1. A therapeutic composition for application to corneal tissue comprising: a polymeric matrix and a hydration fluid, the fluid being held in the matrix by a predefined osmotic pressure such that upon application of the composition to the corneal surface, a standardized level of hydration is achieved in the corneal tissue by fluid transfer between the matrix and the tissue.

2. The composition of claim 1 wherein the predefined osmotic pressure of the fluid in the matrix ranges from about 250 to about 350 mOsm/kg.

3. The composition of claim 1 wherein the polymeric matrix comprises a hydrogel.

4. The composition of claim 1 wherein the matrix further comprises at least one polymer selected from the group consisting of polysaccharides, carboxymethylcelluloses, alkyl methyl celluloses, hydroxyalkyl methyl celluloses, hyaluronic acid, sodium chondroitin sulfate, polyacrylic acid, polyacrylamide, polycyanolacrylates, alkyl methacrylatepolymers, hydroxyalkyl methacrylate polymers, cyclodextrin, polydextrose, dextran, gelatin, polygalacturonic acid, polyvinyl alcohol, polyvinyl pyrrolidone, polyalkylene glycols and polyethylene oxide.

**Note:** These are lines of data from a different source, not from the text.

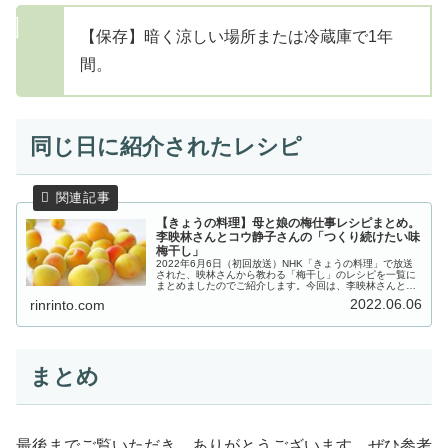
【保存】暗く涼しい場所または冷蔵庫で1年
間。
同じ日に紹介されたレシピ
【きょうの料理】母と娘の梅仕事レシピまとめ。
李映林さんとコウ静子さんの「つくり続けたい味
梅干し」
2022年6月6日（初回放送）NHK「きょうの料理」で放送
された、映林さんから教わる「梅干し」のレシピを一覧に
まとめましたのでご紹介します。今回は、李映林さんとコ
ウ静子さんより、母と娘の梅仕事 「つくり続けたい味 梅
2022.06.06
rinrinto.com
干し」を教わります。日本...
まとめ
最後までご覧いただき、ありがとうございます。ぜひ参考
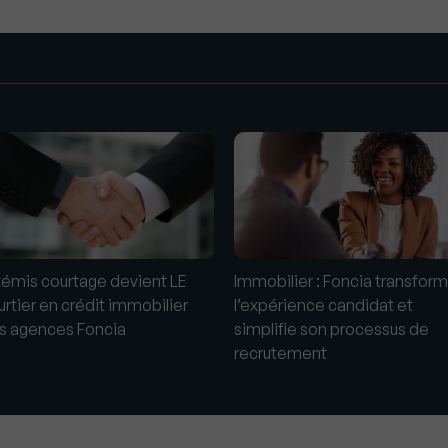
s
témis courtage devient LE
Immobilier : Foncia transfor
urtier en crédit immobilier
l’expérience candidat et
s agences Foncia
simplifie son processus de
recrutement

5. The composition of claim 1 wherein the polymeric matrix comprises a polysaccharide.

6. The composition of claim 5 wherein the polysaccharide comprises gellan gum, alginate gum or chitosan.

7. The composition of claim 1 wherein the matrix comprises a carboxymethylcellulose.

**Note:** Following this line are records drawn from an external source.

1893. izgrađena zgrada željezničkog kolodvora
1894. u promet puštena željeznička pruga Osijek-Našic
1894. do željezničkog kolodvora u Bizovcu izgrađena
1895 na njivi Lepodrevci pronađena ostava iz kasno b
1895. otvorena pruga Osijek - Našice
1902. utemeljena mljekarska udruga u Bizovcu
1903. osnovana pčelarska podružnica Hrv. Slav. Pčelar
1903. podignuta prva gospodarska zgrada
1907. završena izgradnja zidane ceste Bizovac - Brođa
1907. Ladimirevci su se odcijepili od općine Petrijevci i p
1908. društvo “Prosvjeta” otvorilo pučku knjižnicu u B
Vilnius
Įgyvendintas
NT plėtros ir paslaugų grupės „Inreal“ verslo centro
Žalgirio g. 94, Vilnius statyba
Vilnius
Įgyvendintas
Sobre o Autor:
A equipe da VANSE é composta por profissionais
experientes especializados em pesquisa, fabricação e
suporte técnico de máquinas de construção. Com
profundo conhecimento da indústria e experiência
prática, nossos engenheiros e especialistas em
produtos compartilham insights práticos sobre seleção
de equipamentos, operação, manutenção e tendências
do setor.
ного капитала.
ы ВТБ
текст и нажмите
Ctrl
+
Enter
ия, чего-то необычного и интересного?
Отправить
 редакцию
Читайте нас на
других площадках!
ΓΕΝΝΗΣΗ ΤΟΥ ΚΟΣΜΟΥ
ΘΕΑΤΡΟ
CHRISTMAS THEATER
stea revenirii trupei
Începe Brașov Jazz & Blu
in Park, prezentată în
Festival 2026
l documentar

8. The composition of claim 1 wherein said composition further comprises a drug selected from the group consisting of antibacterials, antihistamines, decongestants, antiinflammatories, antiparasitics, miotics, anticholinergies, antivirals, local anesthetics, antifungals, amoebicidals, trichomonocidals, analgesics, mydriatics, antiglaucoma drugs, carbonic anhydrase inhibitors, chelating agents, antineoplastics, antihypertensives, and muscle relaxants.

9. A method for pretreating corneal tissue prior to surgery comprising: applying a composition to the corneal tissue, the composition comprising: a polymeric matrix and a hydration fluid, the fluid being held in the matrix by a predefined osmotic pressure such that upon application of the composition to the corneal surface, a standardized level of hydration is achieved in the corneal tissue by fluid transfer between the matrix and the tissue; and maintaining the composition in contact with the corneal tissue until a desired state of hydration in the tissue is achieved.